WHAT THE EXERCISE ASKS: With pictures left out, output exactly the lines of the listing below from the line that has "Unternehmen" to the line that has "Bild d. Wo.2020", both lines kept.

☆ ☆ ☆ ☆ ☆ ☆ ☆

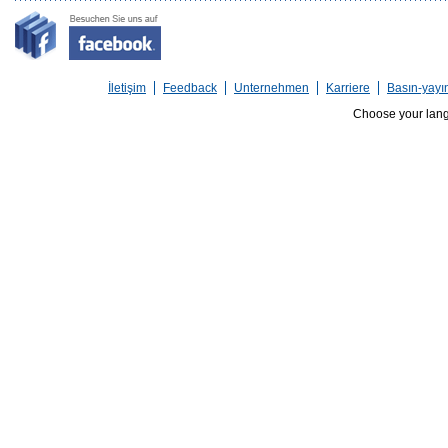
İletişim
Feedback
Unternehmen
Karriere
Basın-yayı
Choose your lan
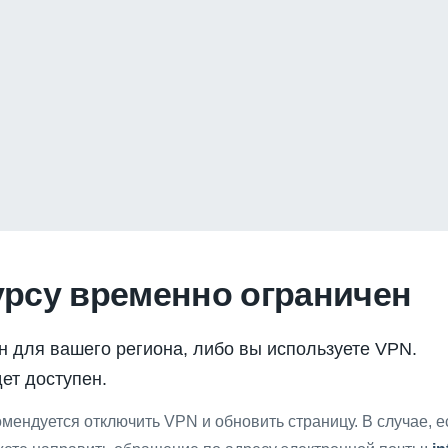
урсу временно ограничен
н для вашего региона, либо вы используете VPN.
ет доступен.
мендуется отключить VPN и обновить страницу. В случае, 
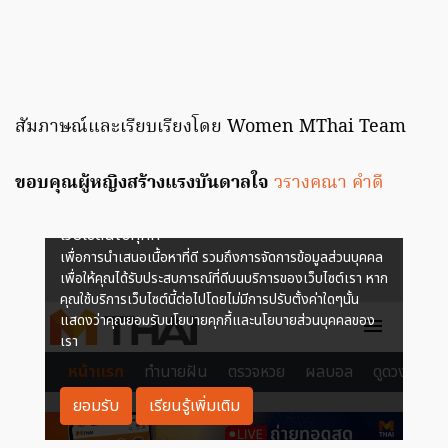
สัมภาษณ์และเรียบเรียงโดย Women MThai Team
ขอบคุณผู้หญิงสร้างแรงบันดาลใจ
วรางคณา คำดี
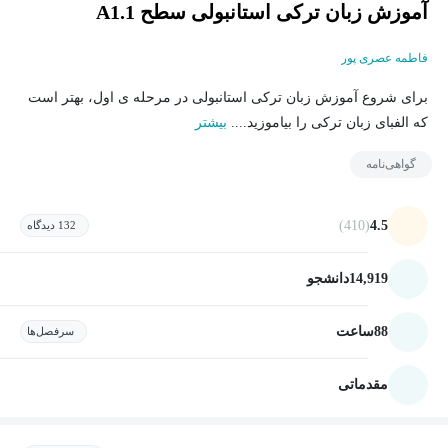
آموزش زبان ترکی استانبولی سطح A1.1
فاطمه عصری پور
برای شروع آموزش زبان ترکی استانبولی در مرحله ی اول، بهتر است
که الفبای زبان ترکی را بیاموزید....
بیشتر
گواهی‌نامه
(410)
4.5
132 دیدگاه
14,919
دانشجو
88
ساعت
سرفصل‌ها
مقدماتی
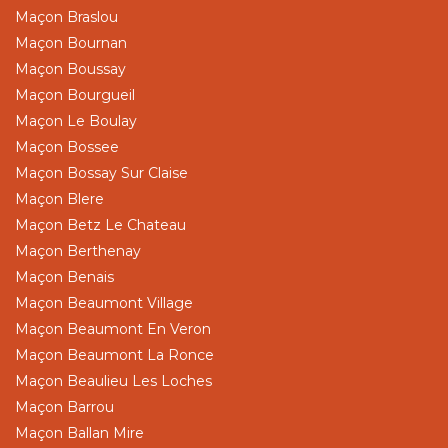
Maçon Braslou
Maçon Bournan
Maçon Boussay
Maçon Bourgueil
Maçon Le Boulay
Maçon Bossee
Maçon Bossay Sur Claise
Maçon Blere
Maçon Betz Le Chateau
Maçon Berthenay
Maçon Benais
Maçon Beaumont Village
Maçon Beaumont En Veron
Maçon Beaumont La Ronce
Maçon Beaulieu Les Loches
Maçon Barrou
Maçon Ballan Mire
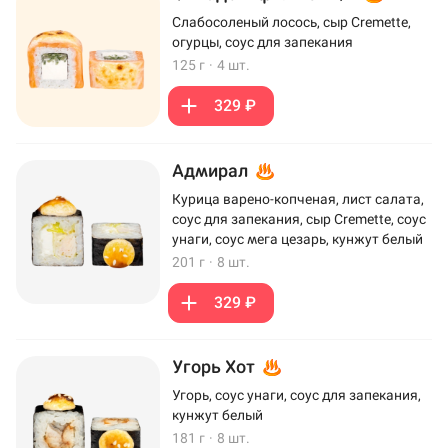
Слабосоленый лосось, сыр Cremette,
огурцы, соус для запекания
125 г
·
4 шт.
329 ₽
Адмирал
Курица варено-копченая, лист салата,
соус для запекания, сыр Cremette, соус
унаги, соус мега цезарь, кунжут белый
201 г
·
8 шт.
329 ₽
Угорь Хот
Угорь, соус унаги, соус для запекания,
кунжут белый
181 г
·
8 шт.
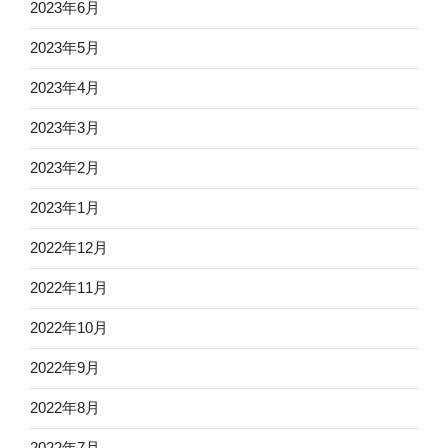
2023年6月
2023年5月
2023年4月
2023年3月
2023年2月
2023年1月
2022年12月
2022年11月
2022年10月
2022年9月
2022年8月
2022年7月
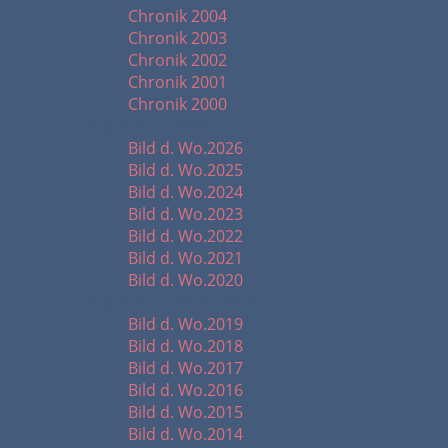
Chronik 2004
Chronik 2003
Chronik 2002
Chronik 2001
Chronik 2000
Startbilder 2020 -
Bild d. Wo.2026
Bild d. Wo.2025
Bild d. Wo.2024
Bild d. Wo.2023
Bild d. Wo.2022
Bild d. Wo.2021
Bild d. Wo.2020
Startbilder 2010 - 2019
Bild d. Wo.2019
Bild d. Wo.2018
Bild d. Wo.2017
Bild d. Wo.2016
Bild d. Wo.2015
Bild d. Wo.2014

☆ ☆ ☆ ☆ ☆ ☆ ☆

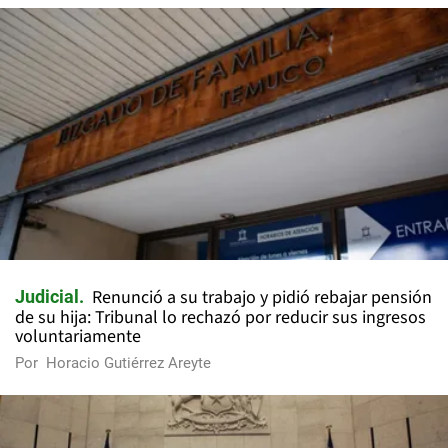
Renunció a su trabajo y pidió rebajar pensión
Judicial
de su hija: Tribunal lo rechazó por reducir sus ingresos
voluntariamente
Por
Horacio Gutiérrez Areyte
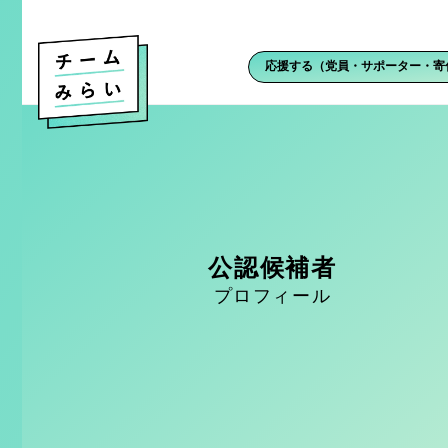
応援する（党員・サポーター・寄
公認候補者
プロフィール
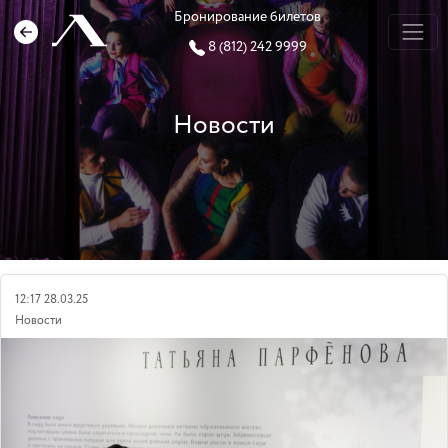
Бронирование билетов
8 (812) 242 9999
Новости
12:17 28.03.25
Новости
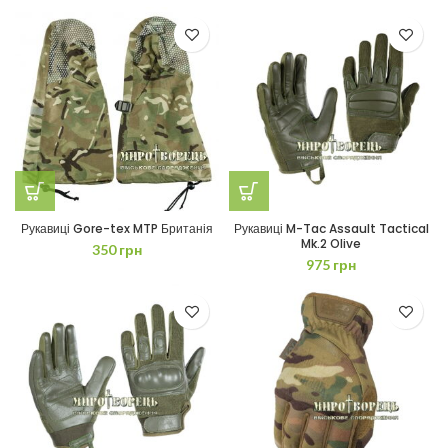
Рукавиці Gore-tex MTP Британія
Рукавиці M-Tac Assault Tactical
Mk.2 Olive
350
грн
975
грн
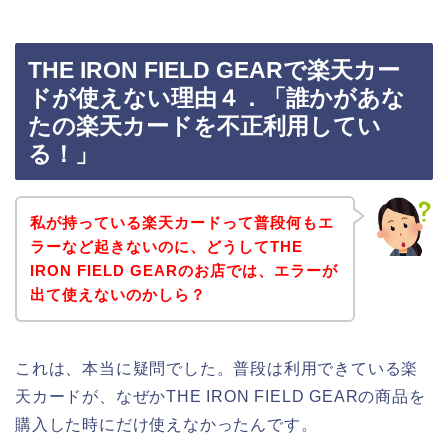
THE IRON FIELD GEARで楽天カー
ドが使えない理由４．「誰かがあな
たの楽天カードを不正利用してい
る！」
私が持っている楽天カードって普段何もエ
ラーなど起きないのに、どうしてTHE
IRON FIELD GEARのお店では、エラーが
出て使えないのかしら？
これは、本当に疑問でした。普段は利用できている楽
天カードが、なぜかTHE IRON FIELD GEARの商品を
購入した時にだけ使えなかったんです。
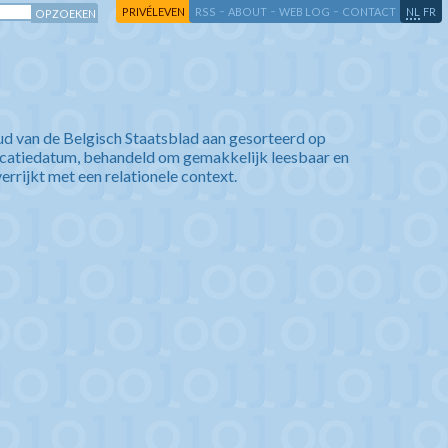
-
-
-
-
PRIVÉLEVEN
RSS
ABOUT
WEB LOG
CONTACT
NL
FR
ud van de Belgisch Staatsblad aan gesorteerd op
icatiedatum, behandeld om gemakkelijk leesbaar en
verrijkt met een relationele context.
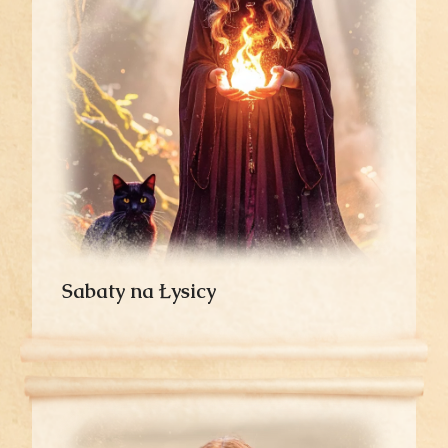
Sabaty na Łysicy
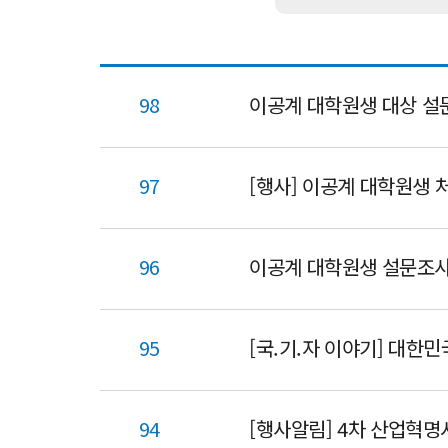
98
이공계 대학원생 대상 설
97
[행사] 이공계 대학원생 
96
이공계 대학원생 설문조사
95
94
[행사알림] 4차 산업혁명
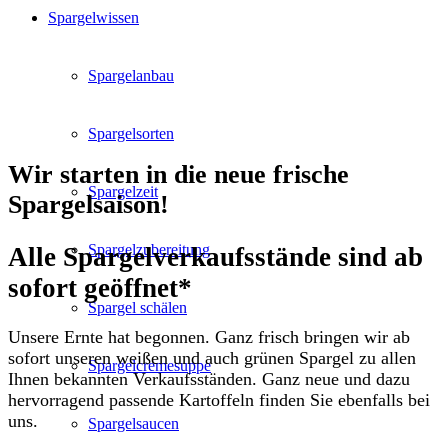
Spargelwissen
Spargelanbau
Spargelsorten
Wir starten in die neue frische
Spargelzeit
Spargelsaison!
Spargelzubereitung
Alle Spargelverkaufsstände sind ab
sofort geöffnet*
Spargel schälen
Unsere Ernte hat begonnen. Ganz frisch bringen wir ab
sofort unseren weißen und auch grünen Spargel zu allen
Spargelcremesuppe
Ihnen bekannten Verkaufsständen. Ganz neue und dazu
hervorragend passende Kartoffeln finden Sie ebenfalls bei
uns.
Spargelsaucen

☆ ☆ ☆ ☆ ☆ ☆ ☆

COMPLETED TASK:
Unternehmen
Karriere
Basın-yayı
Choose your lan
урсу временно ограничен
н для вашего региона, либо вы используете VPN.
ет доступен.
мендуется отключить VPN и обновить страницу. В случае, 
สัมภาษณ์และเรียบเรียงโดย Women MThai Team
ขอบคุณผู้หญิงสร้างแรงบันดาลใจ
วรางคณา คำดี
آموزش زبان ترکی استانبولی سطح A1.1
فاطمه عصری پور
برای شروع آموزش زبان ترکی استانبولی در مرحله ی اول، بهتر است
که الفبای زبان ترکی را بیاموزید....
بیشتر
گواهی‌نامه
(410)
4.5
132 دیدگاه
14,919
دانشجو
88
ساعت
سرفصل‌ها
مقدماتی
Maçon Braslou
Maçon Bournan
Maçon Boussay
Maçon Bourgueil
Maçon Le Boulay
Maçon Bossee
Maçon Bossay Sur Claise
Maçon Blere
Maçon Betz Le Chateau
Maçon Berthenay
Maçon Benais
Maçon Beaumont Village
Maçon Beaumont En Veron
Maçon Beaumont La Ronce
Maçon Beaulieu Les Loches
Maçon Barrou
Maçon Ballan Mire
Слабосоленый лосось, сыр Cremette,
огурцы, соус для запекания
125 г
·
4 шт.
329 ₽
Адмирал
Курица варено-копченая, лист салата,
соус для запекания, сыр Cremette, соус
унаги, соус мега цезарь, кунжут белый
201 г
·
8 шт.
329 ₽
Угорь Хот
Угорь, соус унаги, соус для запекания,
кунжут белый
181 г
·
8 шт.
2023年6月
2023年5月
2023年4月
2023年3月
2023年2月
2023年1月
2022年12月
2022年11月
2022年10月
2022年9月
2022年8月
2022年7月
Chronik 2004
Chronik 2003
Chronik 2002
Chronik 2001
Chronik 2000
Startbilder 2020 -
Bild d. Wo.2026
Bild d. Wo.2025
Bild d. Wo.2024
Bild d. Wo.2023
Bild d. Wo.2022
Bild d. Wo.2021
Bild d. Wo.2020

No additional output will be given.